CPRO sudah mengajukan permohonan restrukturisasi obligasi BOR kepada Pengadilan Singapura. Proposal tersebut terdiri dari tiga klausul yaitu pertama, perpanjangan tenor obligasi delapan tahun dari tanggal jatuh tempo terdahulu di 28 Juni 2012. Artinya, jika disetujui, jatuh tempo menjadi 28 Juni 2020.

Kedua, mengubah suku bunga obligasi. Dari semula 11% per tahun setelah restrukturisasi, tingkat suku bunga akan bervariasi. Rinciannya, pada tahun pertama dan kedua, tingkat bunga obligasi sebesar 2%.

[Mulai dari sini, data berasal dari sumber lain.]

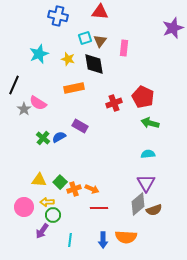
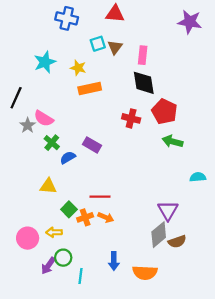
purple star: (173, 28) -> (190, 22), moved, turned 30
black diamond: (94, 64) -> (144, 83), moved
orange rectangle: (74, 88) -> (90, 89), moved
red cross: (114, 103) -> (131, 118), turned 35
green cross: (43, 138) -> (52, 143), moved
cyan semicircle: (148, 154) -> (198, 177), moved
yellow triangle: (39, 180) -> (48, 186), moved
red line: (99, 208) -> (100, 197), moved
green circle: (53, 215) -> (63, 258), moved
blue arrow: (103, 240) -> (114, 261), moved

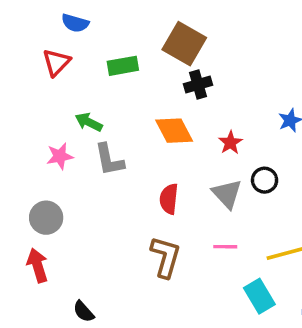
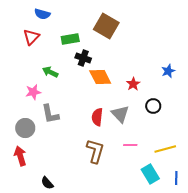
black cross: (198, 85) -> (83, 58), moved, turned 35
gray L-shape: (109, 160) -> (50, 114), moved
gray triangle: (227, 194) -> (120, 114), moved

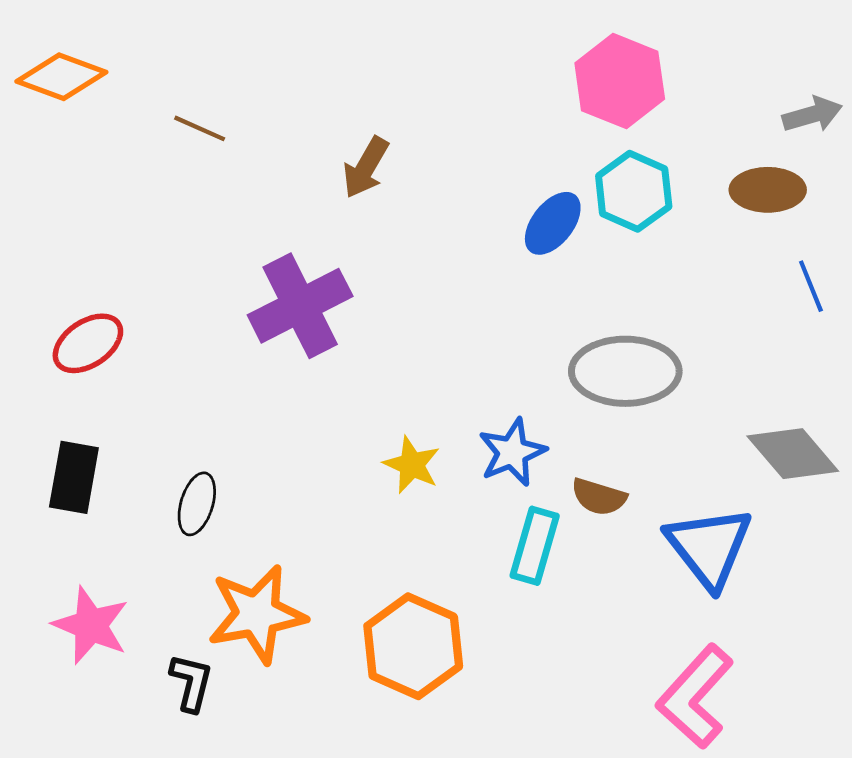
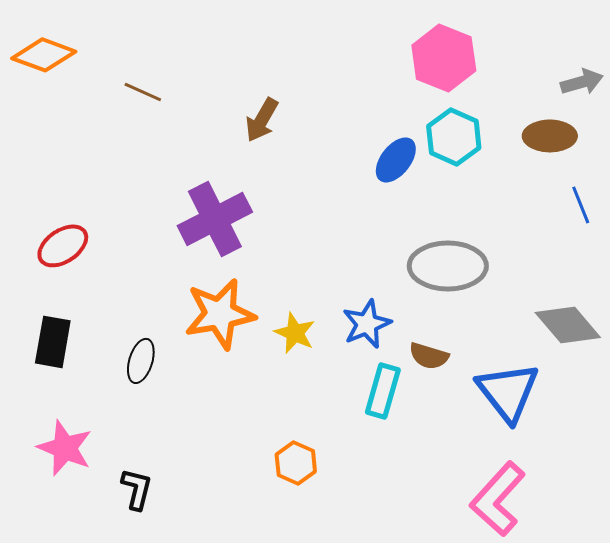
orange star: (257, 614) -> (220, 314), moved
orange hexagon: (413, 646) -> (296, 463), size x0.6

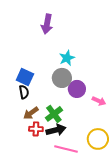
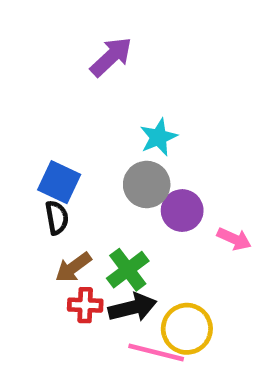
purple arrow: (47, 24) -> (111, 57), turned -144
yellow circle: (98, 139) -> (187, 329), moved

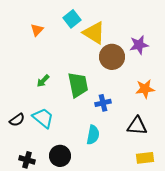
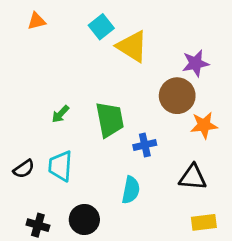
orange triangle: (37, 30) -> (37, 21), moved, turned 32
brown circle: (112, 57) -> (177, 96), moved
cyan trapezoid: (43, 118) -> (60, 166), turned -125

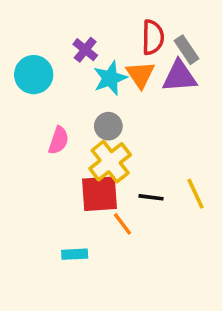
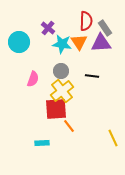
cyan star: (110, 78) -> (62, 44), turned 30
yellow line: (195, 194) -> (113, 138), moved
black line: (151, 197) -> (92, 76), moved

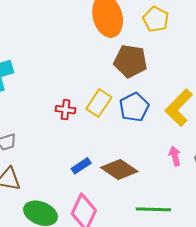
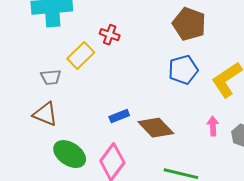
yellow rectangle: (99, 103) -> (81, 55), moved
red cross: (66, 110) -> (110, 35), moved

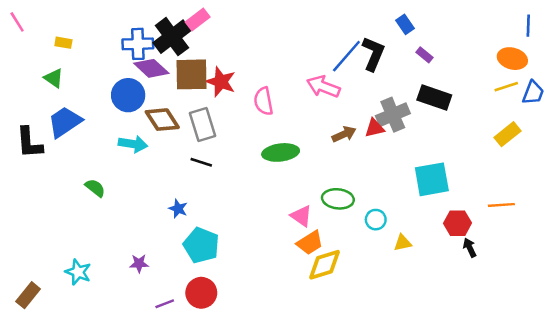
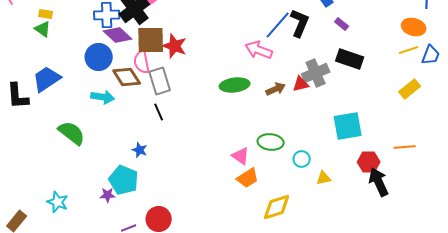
green triangle: (54, 78) -> (43, 29), moved
pink semicircle: (263, 101) -> (142, 62), moved
green ellipse: (281, 152) -> (235, 85), moved
black line: (201, 162) -> (159, 112), turned 48
green semicircle: (95, 188) -> (72, 133), size x1.6
cyan pentagon: (201, 245) -> (124, 180), moved
black arrow: (470, 248) -> (379, 182), size x1.8
yellow diamond: (324, 265) -> (277, 207), moved

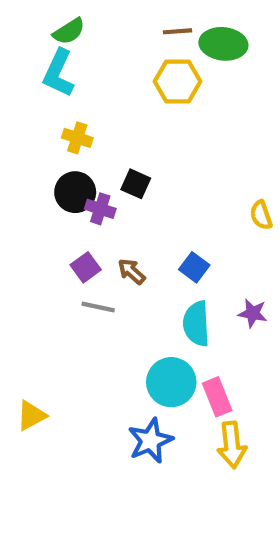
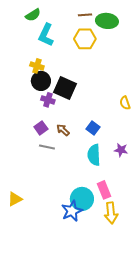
cyan L-shape: (58, 73) -> (46, 35), moved
black square: (136, 184) -> (65, 88), size x1.6
black circle: (75, 192) -> (41, 81), moved
cyan circle: (171, 382) -> (82, 199), moved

Di tahun ketiga dan keempat, bunga obligasi yang harus dibayar BOR meningkat menjadi 4%. Tingkat bunga kemudian naik menjadi 6% di tahun kelima dan keenam. Sementara di tahun ketujuh dan kedelapan, BOR harus menanggung tingkat bunga obligasi sebesar 8%.Ketiga, CPRO mengajukan perubahan cicilan utang pokok yaitu dengan mencicil pokok setiap enam bulan sekali.

Kondisi serupa menimpa PT Berlian Laju Tanker Tbk (BLTA). Saat ini, BLTA berstatus gagal bayar alias default utang senilai Rp 414,67 miliar.